Let's create a minimal example. The data is equally spaced with exactly 5 hours in between (5h00, 10h00, 15h00).
import pandas as pd
import matplotlib.pyplot as plt
index = pd.to_datetime(["2019-09-11 05:00:00",
"2019-09-11 10:00:30",
"2019-09-11 15:00:00"])
pd.DataFrame({"x" : [1,2,4], "y" : [3,4,4]}, index=index).plot()
plt.show()
It will result in this plot:

Now, lets add 30 seconds to one of the datetimes,
index = pd.to_datetime(["2019-09-11 05:00:00",
"2019-09-11 10:00:30", # <-- added 30 seconds here
"2019-09-11 15:00:00"])
now the data isn't equally spaced any more, and the result is this:

So in the latter case pandas does not consider it as "ts_plot". "ts" presumably stands for time series, but one could argue that both are time series anyways.

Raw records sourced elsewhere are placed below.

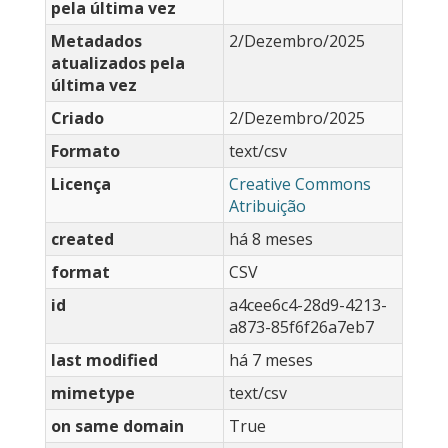
pela última vez
Metadados
2/Dezembro/2025
atualizados pela
última vez
Criado
2/Dezembro/2025
Formato
text/csv
Licença
Creative Commons
Atribuição
created
há 8 meses
format
CSV
id
a4cee6c4-28d9-4213-
a873-85f6f26a7eb7
last modified
há 7 meses
mimetype
text/csv
on same domain
True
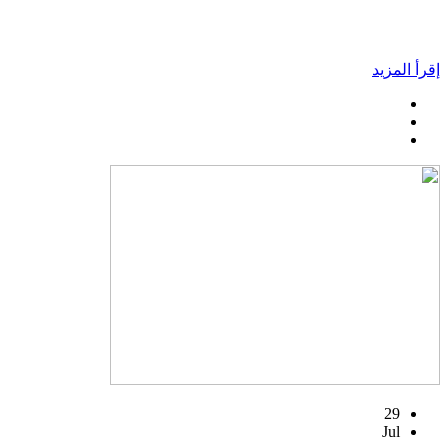
إقرأ المزيد
29
Jul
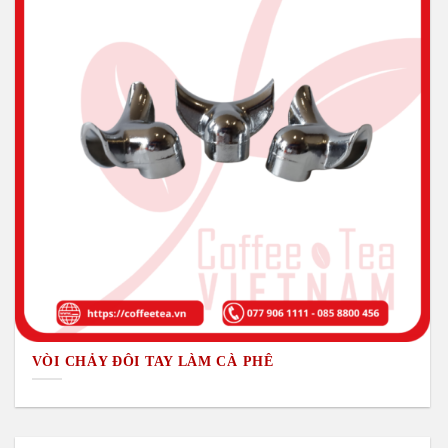
VÒI CHẢY ĐÔI TAY LÀM CÀ PHÊ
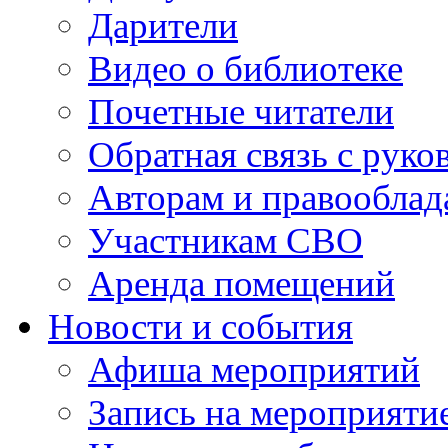
Дарители
Видео о библиотеке
Почетные читатели
Обратная связь с руко
Авторам и правооблад
Участникам СВО
Аренда помещений
Новости и события
Афиша мероприятий
Запись на мероприяти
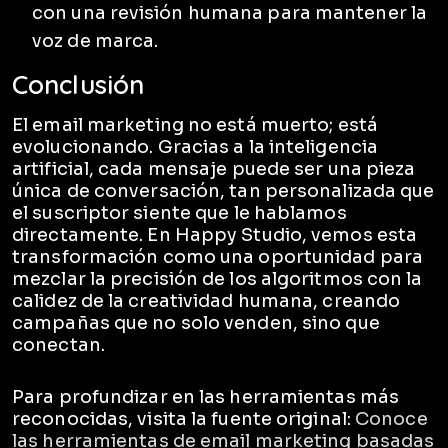
con una revisión humana para mantener la
voz de marca.
Conclusión
El email marketing no está muerto; está
evolucionando. Gracias a la inteligencia
artificial, cada mensaje puede ser una pieza
única de conversación, tan personalizada que
el suscriptor siente que le hablamos
directamente. En Happy Studio, vemos esta
transformación como una oportunidad para
mezclar la precisión de los algoritmos con la
calidez de la creatividad humana, creando
campañas que no solo venden, sino que
conectan.
Para profundizar en las herramientas más
reconocidas, visita la fuente original:
Conoce
las herramientas de email marketing basadas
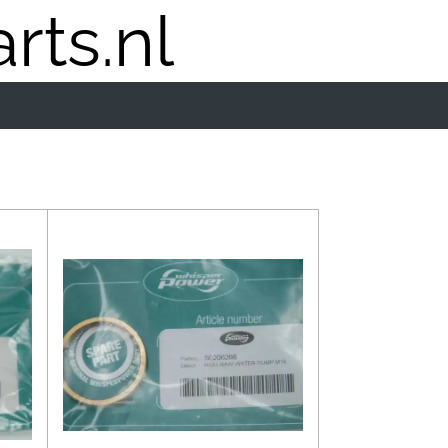
rts.nl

But of course the latter case cannot be resampled - so that seems the underlying distinction.
Unfortunately, pandas ties the formatter to this kind of time series, and it cannot be changed manually.
You can get consistent results by putting x_compat=True into the plot function. This will make sure no "ts"-like axes is used independent of the data. It will always result in the second kind of plot.
df.plot(x_compat=True)
The advantage of this is that you can manually change the format of those normal plots via matplotlib.dates formatters and locators.